Fidèle à Thrill Jockey, c'est sur ce label que sort The Catastrophist, le dernier album de John McEntire et sa bande. Inspiré d'une commande par la mairie de Chicago, on retrouve sur cet album les expérimentations rythmiques, les textures riches, la dynamique folle et l'inspiration qui fait le génie du groupe, mais dans une mesure plus limitée que sur ses albums les plus importants. Mes profs de secondaire auraient dit : "L'élève obtient une note satisfaisante mais est capable de bien meilleurs résultats". Constat similaire avec cet album d'un style qui se joue de toute catégorisation et exploite la magie de chacun des musiciens sans jamais atteindre le point culminant. On s'approche du climax sur des titres comme "Shake Hands With Danger" ou "At Odds With Logic", mais avec "Gopher Island", "Gesceap" ou "Hot Coffee", le groupe quitte ses plates bandes et explore des contrées électro-funk gavées de synthés où on les sent moins à l'aise. Car depuis le temps qu'ils y sont et à force de l'influencer, faut bien avouer que la scène a pas mal bougé. Les optimistes diront qu'ils entretiennent l'esprit d'expérimentation qui les animent, les autres qu'ils manquent le coche et que par la même occasion, ils ont été dépassés par les groupes qu'ils ont engendrés - Battles en tête. On se rangerait plutôt dans la deuxième case... Et puis, pour rappeler que Tortoise c'est "du travail instrumental mais pas que", le groupe s'offre deux morceaux chantés. Todd Rittman des U.S. Maple est invité à chanter sur "Rock On", une reprise kaléidoscopique d'un titre de David Essex, tandis que Georgia Hubley de Yo La Tengo développe son spleen romantique sur "Yonder Blue".

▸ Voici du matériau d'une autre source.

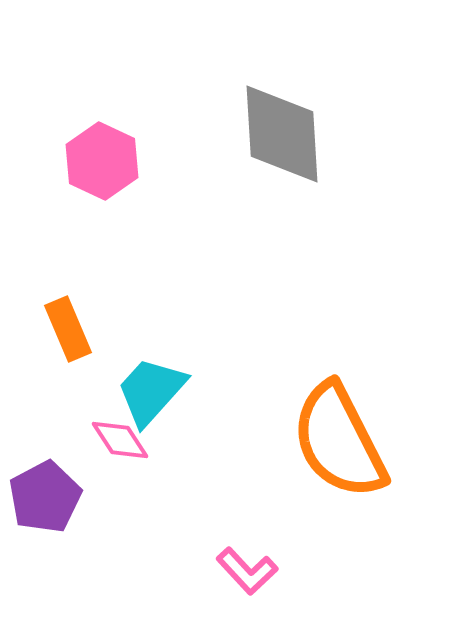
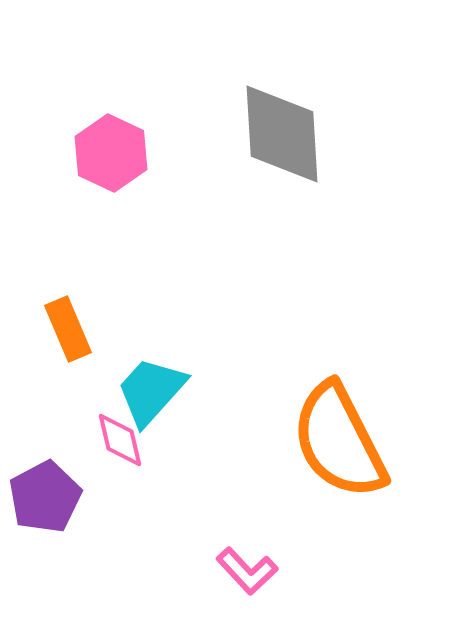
pink hexagon: moved 9 px right, 8 px up
pink diamond: rotated 20 degrees clockwise
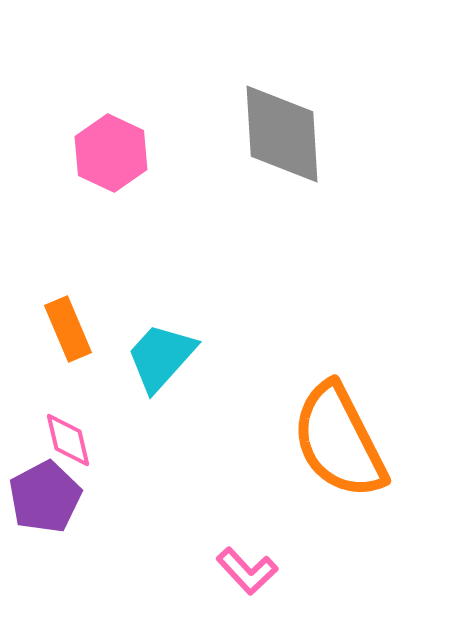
cyan trapezoid: moved 10 px right, 34 px up
pink diamond: moved 52 px left
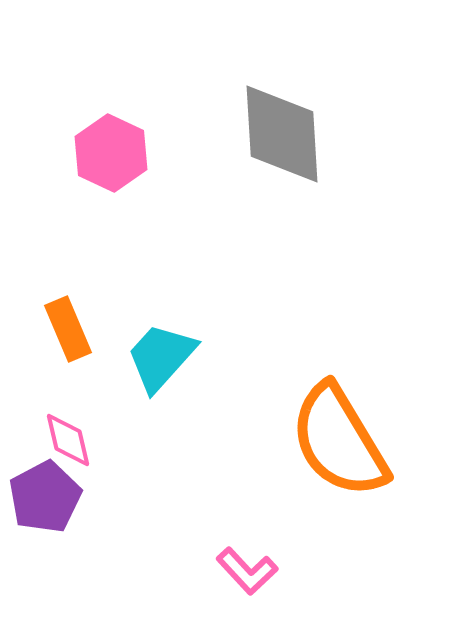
orange semicircle: rotated 4 degrees counterclockwise
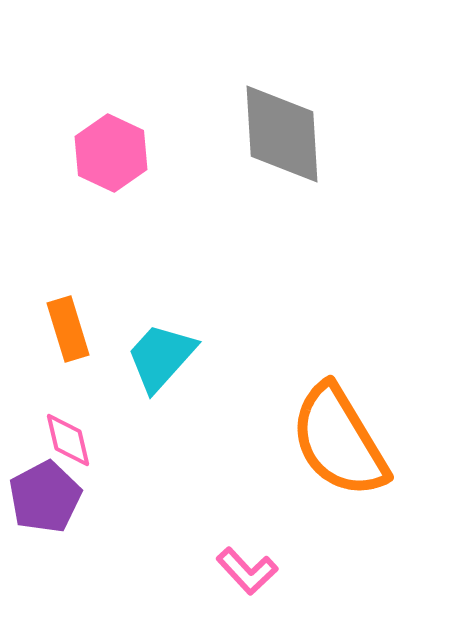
orange rectangle: rotated 6 degrees clockwise
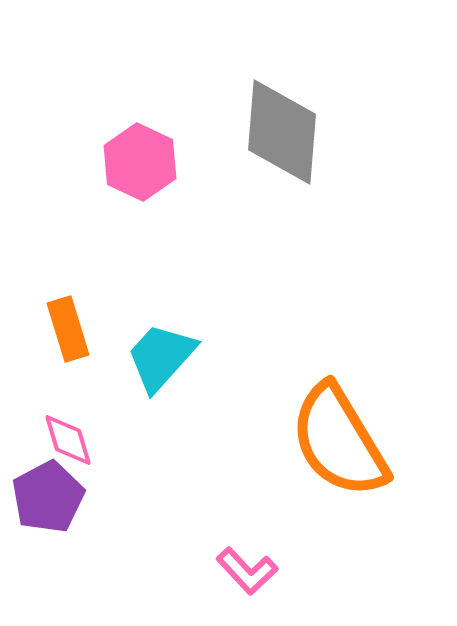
gray diamond: moved 2 px up; rotated 8 degrees clockwise
pink hexagon: moved 29 px right, 9 px down
pink diamond: rotated 4 degrees counterclockwise
purple pentagon: moved 3 px right
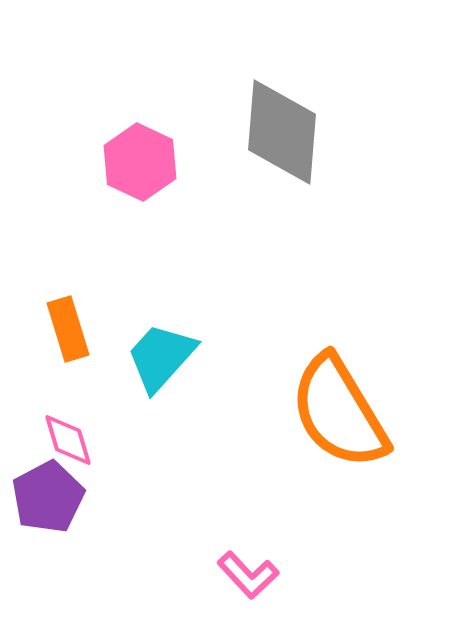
orange semicircle: moved 29 px up
pink L-shape: moved 1 px right, 4 px down
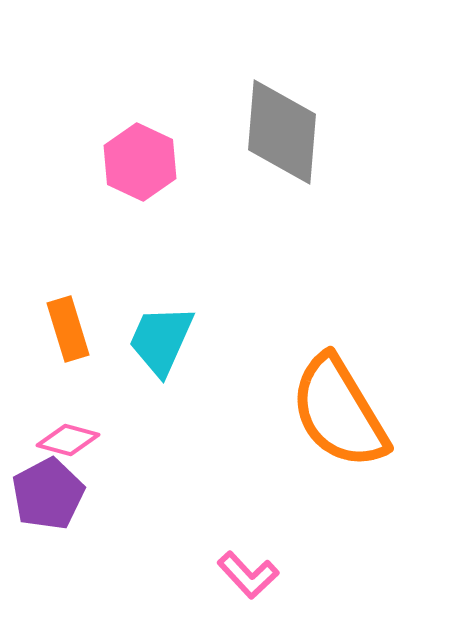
cyan trapezoid: moved 17 px up; rotated 18 degrees counterclockwise
pink diamond: rotated 58 degrees counterclockwise
purple pentagon: moved 3 px up
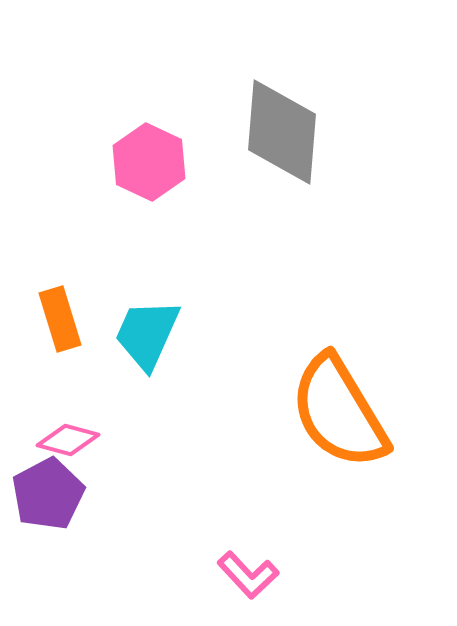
pink hexagon: moved 9 px right
orange rectangle: moved 8 px left, 10 px up
cyan trapezoid: moved 14 px left, 6 px up
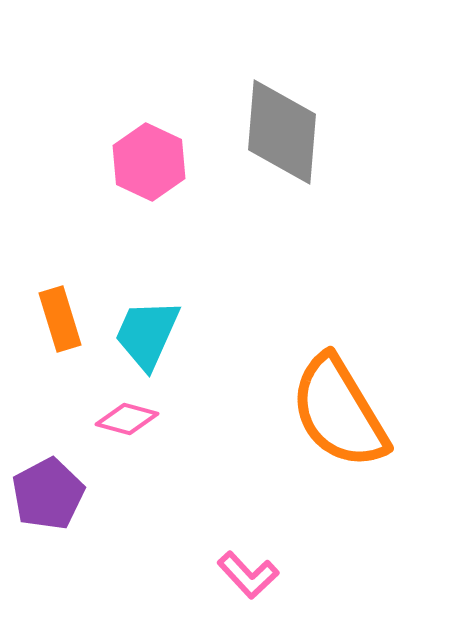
pink diamond: moved 59 px right, 21 px up
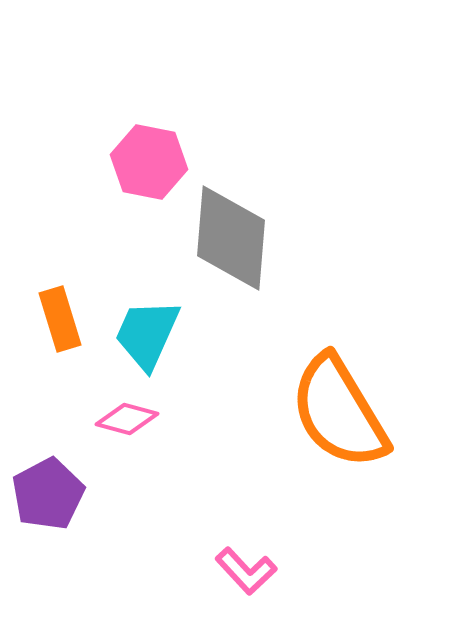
gray diamond: moved 51 px left, 106 px down
pink hexagon: rotated 14 degrees counterclockwise
pink L-shape: moved 2 px left, 4 px up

Au final, si on considère The Catastophist de manière isolée, on ne peut pas parler d'un chef-d'œuvre à l'aune de la discographie de Tortoise. Mais on doit bien l'avouer, ça nous fait un peu mal au cul de considérer un album isolé dans ce genre de dynamique car si l'on prend en compte la globalité, c'est justement là que Tortoise fait la différence. L'analogie entre le style qu'ils ont aidé à créer et l'œuvre du groupe est indéniable. Une création ne se reposant pas sur une construction parfaite mais plutôt sur l'esquisse et la réflexion de cette forme parfaite. Et même si ce n'est pas notre album préféré, The Catastrophist s'inscrit dans cette œuvre globale si singulière.